1
$\begingroup$

Let's say I have a vector of integer numbers, and I would like to get a decomposition of that vector using a set of "basis" vectors (which are also integers), these vectors are arbitrary, i.e. they could and most definitely are linearly dependent. In matrix notation:

$M{\times}b=v$ where $v$ is a given $m{\times}1$ integers vector, $b$ is a $n{\times}1$ vector, $M$ is a given $m{\times}n$ integers matrix.

Is there any simple criteria to test if the system has integer solutions for the coefficients b and express these solutions ?

$\endgroup$
2
$\begingroup$

In fact, the question is about free finitely generated abelian groups. There are two solutions.

1) A criterion for existence of integer solution of the system of equations $M\times x=b$ in a closed form. However it is difficult to apply it for large matrices and it does not give the general solution if the equation.

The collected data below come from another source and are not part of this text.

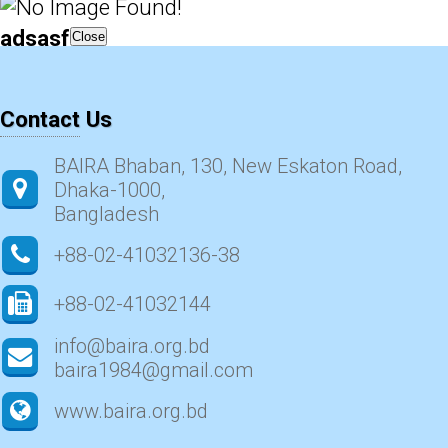
adsasf
Close
Contact Us
BAIRA Bhaban, 130, New Eskaton Road,
Dhaka-1000,
Bangladesh
+88-02-41032136-38
+88-02-41032144
info@baira.org.bd
baira1984@gmail.com
www.baira.org.bd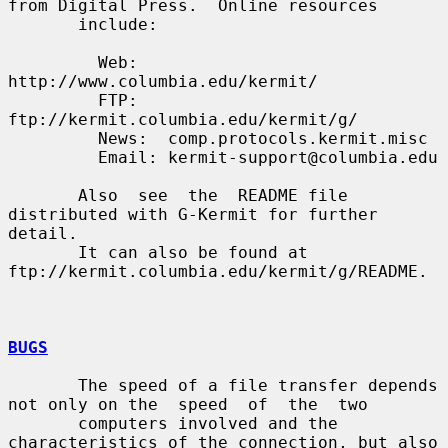
from Digital Press.  Online resources

       include:

         Web:   
http://www.columbia.edu/kermit/

         FTP:   
ftp://kermit.columbia.edu/kermit/g/

         News:  comp.protocols.kermit.misc

         Email: kermit-support@columbia.edu

       Also  see  the  README file 
distributed with G-Kermit for further 
detail.

       It can also be found at 
ftp://kermit.columbia.edu/kermit/g/README.

BUGS
       The speed of a file transfer depends 
not only on the  speed  of  the  two

       computers involved and the 
characteristics of the connection, but also 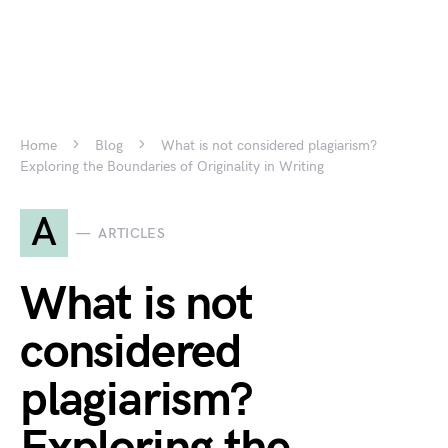
Home
Blog
What is not considered plagiarism?
Exploring the Boundaries of Originality in Writing
A
ARTICLES
What is not
considered
plagiarism?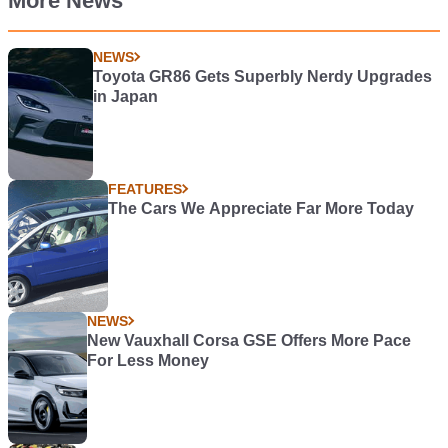
More News
NEWS
Toyota GR86 Gets Superbly Nerdy Upgrades
in Japan
FEATURES
The Cars We Appreciate Far More Today
NEWS
New Vauxhall Corsa GSE Offers More Pace
For Less Money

Let $D_k(M)$ denote the greatest common divisor of the determinants of all $k\times k$ square submatrices of the matrix $M$ (or zero if there is no such submatrices for given $k$). Then the system of equations $M\times x=b$ has an integer solution if and only if $D_k(M)=D_k(\bar M)$ for all $k\geq 1$, where $\bar =(M|b)$ is the extended matrix of the system.

2) An algorithm ready for computer realization giving all integer solutions of the system $M\times x=b$ (in particular the empty set of solutions).

The key step is the reduction of an integer matrix to a diagonal one by means of a series of transformations of the following three types:

$T_1$. Addition to some row (column) of another row (column) multiplied by any integer.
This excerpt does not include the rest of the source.